Le directeur (quelques semaines plus tard) : « Je ne sais pas ce que fait Thierry Ersin, mais il y a de plus en plus d'absentéisme dans son équipe. Quant à l'ambiance, elle est désastreuse. Les chiffres dégringolent. La plate-forme n'atteindra pas ses objectifs. Thierry Ersin n'est pas un bon manager. »

Analyse


Le manager agit correctement en provoquant une rencontre avec sa collaboratrice. Cet entretien lui permet de savoir que la situation a pour origine le handicap de la personne (et non sa négligence ou son manque de compétence).

Par contre, fort de ces informations, ce manager n'agit pas en « manager ». Il commet l'erreur « de ne rien faire », c'est-à-dire de miser sur les petits arrangements locaux pour éviter de procéder à un réel aménagement du poste. Il aurait dû :
- Changer officiellement l'horaire des pauses de Léa Prunelle ou l'autoriser à s'absenter aux moments requis par ses injections,
- Communiquer auprès de l'équipe pour que l'aménagement d'horaires soit compris.

Quelques principes de bonne conduite à retenir


En tant que manager :
Je prends en compte le handicap.
Je privilégie au maximum l'autonomie de la personne handicapée.
J'apporte mon aide...
après avoir pris quelques précautions :
- Ai-je demandé à la personne handicapée si elle souhaitait mon aide ?
- Suis-je le mieux placé pour apporter cette aide ?
- Cela relève t-il de ma compétence ?
en acceptant d'avance un refus quelles que soient les raisons qui le motivent, comme :
- La personne n'a pas besoin d'aide
- La personne est en période d'apprentissage et préfère se confronter à la difficulté
- La personne ne veut pas car elle est de mauvaise humeur Etc.
En tant que manager, je préfère aménager officiellement le poste plutôt que de compter sur les petits arrangements locaux qui, à la longue, viendront dégrader la situation.

Je respecte le rôle de chacun des acteurs internes par rapport à ce salarié.

J'adapte aussi mon comportement en fonction des contraintes liées au handicap du salarié.

Mon collaborateur va revenir dans mon équipe après un accident du travail : il est devenu handicapé

Situation puis Analyse

Henri Person : « Bernard Rivet a été victime d'un grave accident dans l'usine. Il a dû être amputé du bras gauche. Certes, c'est de sa faute : il n'a pas respecté les consignes de sécurité. Comme souvent dans ces cas-là, il avait pris la mauvaise habitude de réparer un certain type de panne en suivant sa méthode, qu'il avait en quelque sorte avalisée par l'expérience. Quand j'étais derrière son dos, il ne le faisait pas ; je lui avais interdit. Mais quand j'étais dans mon bureau ou trop loin pour le voir...

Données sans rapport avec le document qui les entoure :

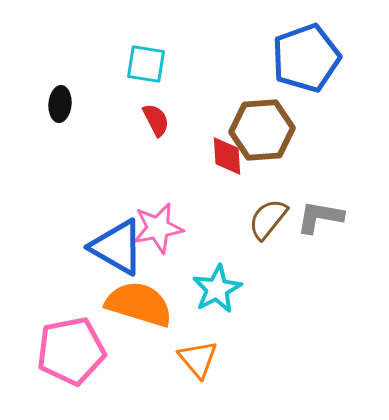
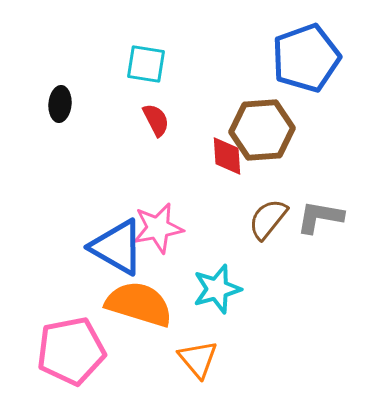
cyan star: rotated 12 degrees clockwise
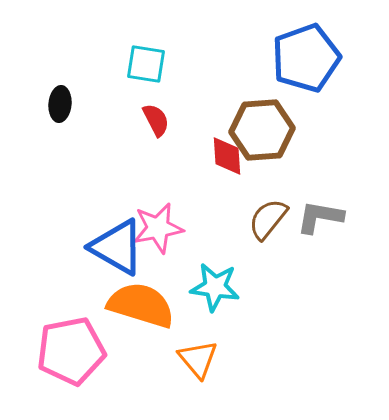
cyan star: moved 2 px left, 2 px up; rotated 24 degrees clockwise
orange semicircle: moved 2 px right, 1 px down
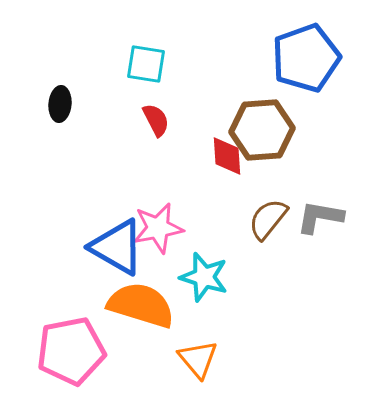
cyan star: moved 11 px left, 10 px up; rotated 9 degrees clockwise
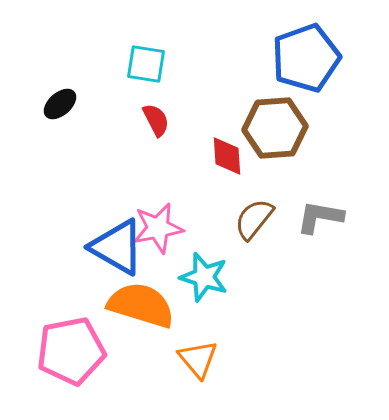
black ellipse: rotated 44 degrees clockwise
brown hexagon: moved 13 px right, 2 px up
brown semicircle: moved 14 px left
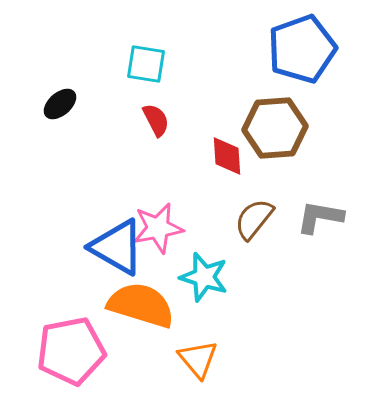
blue pentagon: moved 4 px left, 9 px up
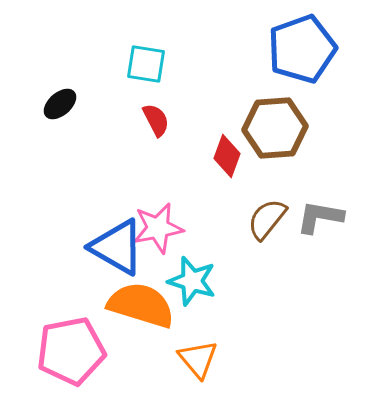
red diamond: rotated 24 degrees clockwise
brown semicircle: moved 13 px right
cyan star: moved 12 px left, 4 px down
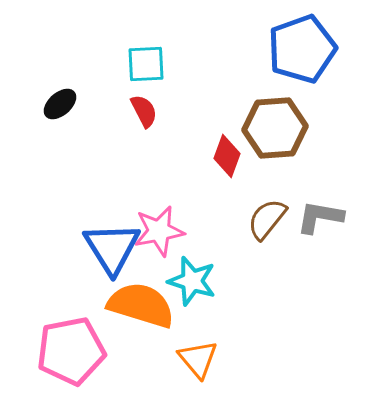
cyan square: rotated 12 degrees counterclockwise
red semicircle: moved 12 px left, 9 px up
pink star: moved 1 px right, 3 px down
blue triangle: moved 5 px left, 1 px down; rotated 28 degrees clockwise
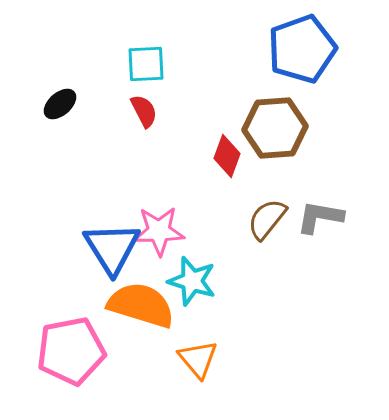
pink star: rotated 9 degrees clockwise
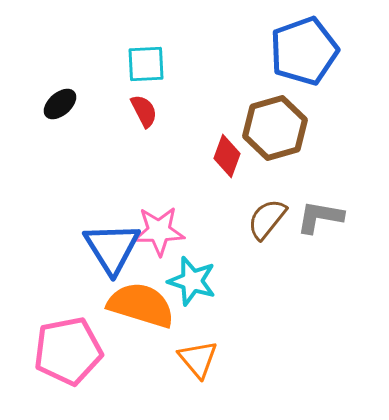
blue pentagon: moved 2 px right, 2 px down
brown hexagon: rotated 12 degrees counterclockwise
pink pentagon: moved 3 px left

Du fait de l'accident, on s'est bien sûr retourné contre le constructeur, qui a pu démontrer que l'accident était théoriquement peu probable mais tout de même possible. Il fallait que toute une série de coïncidences se conjuguent pour que ça arrive. Mais ça pouvait arriver. Donc il fallait respecter strictement les consignes.

Bernard est revenu lundi dernier. Nous lui avons trouvé un poste de contrôle compatible avec son handicap. C'est même une promotion pour lui : il va gagner plus d'argent. Je suis content qu'on ait trouvé cette solution.

Mais son caractère a bien changé. Son humeur est imprévisible. Parfois, je le sens irascible. J'ai l'impression qu'il en veut à la terre entière. Alors que c'est quand même de sa faute. D'autres fois, il sombre dans un abattement profond. Je ne sais plus quoi faire. J'ai envie de le bousculer pour le faire réagir. »

Analyse


Bernard Rivet, en tant que victime d'un accident, a vécu un traumatisme. Il doit se reconstruire en intégrant le changement auquel il est confronté. C'est ce que l'on appelle le cycle du deuil. Le ressentiment, la colère, voire la dépression, sont les étapes normales de la reconstitution d'une nouvelle image soi.